[[ Exercise inputs, beginning ]]

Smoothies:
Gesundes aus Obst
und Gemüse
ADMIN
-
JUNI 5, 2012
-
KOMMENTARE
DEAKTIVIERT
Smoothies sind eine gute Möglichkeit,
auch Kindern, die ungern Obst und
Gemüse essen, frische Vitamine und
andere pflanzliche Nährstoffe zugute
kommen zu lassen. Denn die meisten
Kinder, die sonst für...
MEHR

[[ Exercise inputs, end ]]
[[ Exercise inputs, beginning ]]

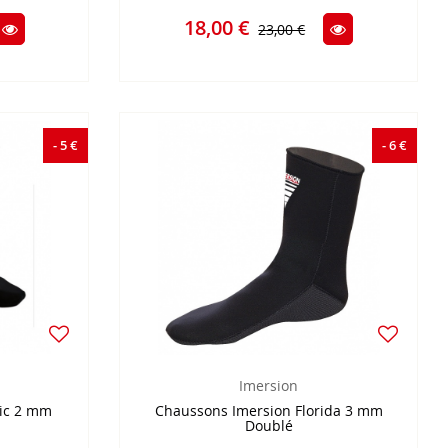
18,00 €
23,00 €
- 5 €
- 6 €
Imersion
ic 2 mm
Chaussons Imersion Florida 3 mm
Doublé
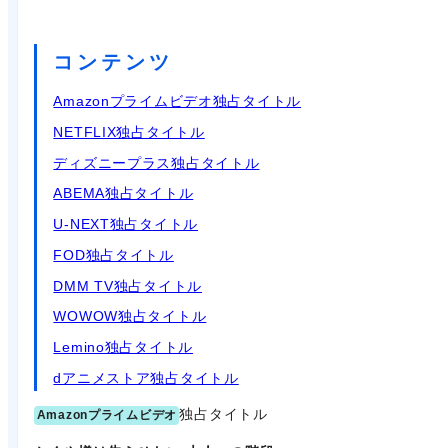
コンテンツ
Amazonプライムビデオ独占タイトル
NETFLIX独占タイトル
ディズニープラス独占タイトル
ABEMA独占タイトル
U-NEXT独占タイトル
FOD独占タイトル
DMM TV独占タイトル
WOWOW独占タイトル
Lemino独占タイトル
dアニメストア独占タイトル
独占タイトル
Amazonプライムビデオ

[[ Exercise inputs, end ]]

**Work required**
Display each line of the data where "Obst" occurs.

**Your response**
Gesundes aus Obst
auch Kindern, die ungern Obst und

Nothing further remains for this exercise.